UIST 2011 Publication! – Medusa

So now that UIST 2011 is officially over, I can post about the work that I did at Autodesk Research in January of 2010! I’m super excited to finally get to talk about all my hard work and the awesome project (Medusa) that I got to work on. For now, I just want to share the video and a brief description of what I did (it was 4 months of work after all!). The full paper outlining Medusa (‘Medusa: a proximity-aware multi-touch tabletop’) can be found here.

Quick summary:

So in short, Medusa is a Microsoft Surface that has been instrumented with 138 proximity sensors (sort of like a 1 pixel Microsoft Kinect). These proximity sensors enable the Surface to sense users as they move around the tabletop, and detect a user’s hands and arms above the display area of the Surface. Not only are these sensors inexpensive and simple to configure, but also they enable an integrated hardware solution, without requiring any markers, cameras, or other sensing devices external to the display platform itself. 

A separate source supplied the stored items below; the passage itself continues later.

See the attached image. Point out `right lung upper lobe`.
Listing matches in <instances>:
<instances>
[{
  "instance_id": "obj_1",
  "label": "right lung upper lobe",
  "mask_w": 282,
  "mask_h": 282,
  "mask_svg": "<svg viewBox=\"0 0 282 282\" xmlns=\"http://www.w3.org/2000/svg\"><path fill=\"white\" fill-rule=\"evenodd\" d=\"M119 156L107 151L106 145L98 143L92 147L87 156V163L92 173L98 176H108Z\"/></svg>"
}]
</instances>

As Medusa has an awareness of users’ locations, it can for example, identify touch points by user, and disambiguate between touches made with left or right hands. It can also make use of the touch-based information provided from the Surface to map touch points to specific users (as well as identify which hand they used, right or left), even in multi-user scenarios.

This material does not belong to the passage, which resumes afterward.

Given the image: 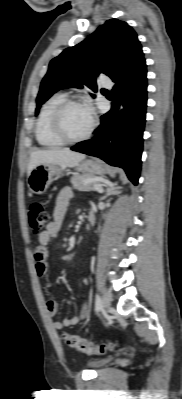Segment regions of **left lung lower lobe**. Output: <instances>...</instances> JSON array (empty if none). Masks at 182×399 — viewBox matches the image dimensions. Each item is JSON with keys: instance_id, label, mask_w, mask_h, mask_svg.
<instances>
[{"instance_id": "1", "label": "left lung lower lobe", "mask_w": 182, "mask_h": 399, "mask_svg": "<svg viewBox=\"0 0 182 399\" xmlns=\"http://www.w3.org/2000/svg\"><path fill=\"white\" fill-rule=\"evenodd\" d=\"M146 64H140L113 89L112 109L101 116V124L92 139L71 150L101 158L125 170L137 185L141 169L143 131L147 106Z\"/></svg>"}]
</instances>
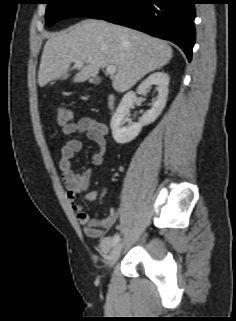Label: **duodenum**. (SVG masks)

Using all of this information, there are an infinite number of ways that multi-touch interaction with a horizontal display can be enhanced and augmented. In the video below, I (along with Tovi Grossman), demonstrate a few of the techniques that we explored.

Abstract:

We present Medusa, a proximity-aware multi-touch tabletop. Medusa uses 138 inexpensive proximity sensors to: detect a user’s presence and location, determine body and arm locations, distinguish between the right and left arms, and map touch point to specific users and specific hands. Our tracking algorithms and hardware designs are described. Exploring this unique design, we develop and report on a collection of interactions enabled by Medusa in support of multi-user collaborative design, specifically within the context of Proxi-Sketch, a multi-user UI prototyping tool. We discuss design issues, system implementation, limitations, and generalizable concepts throughout the paper.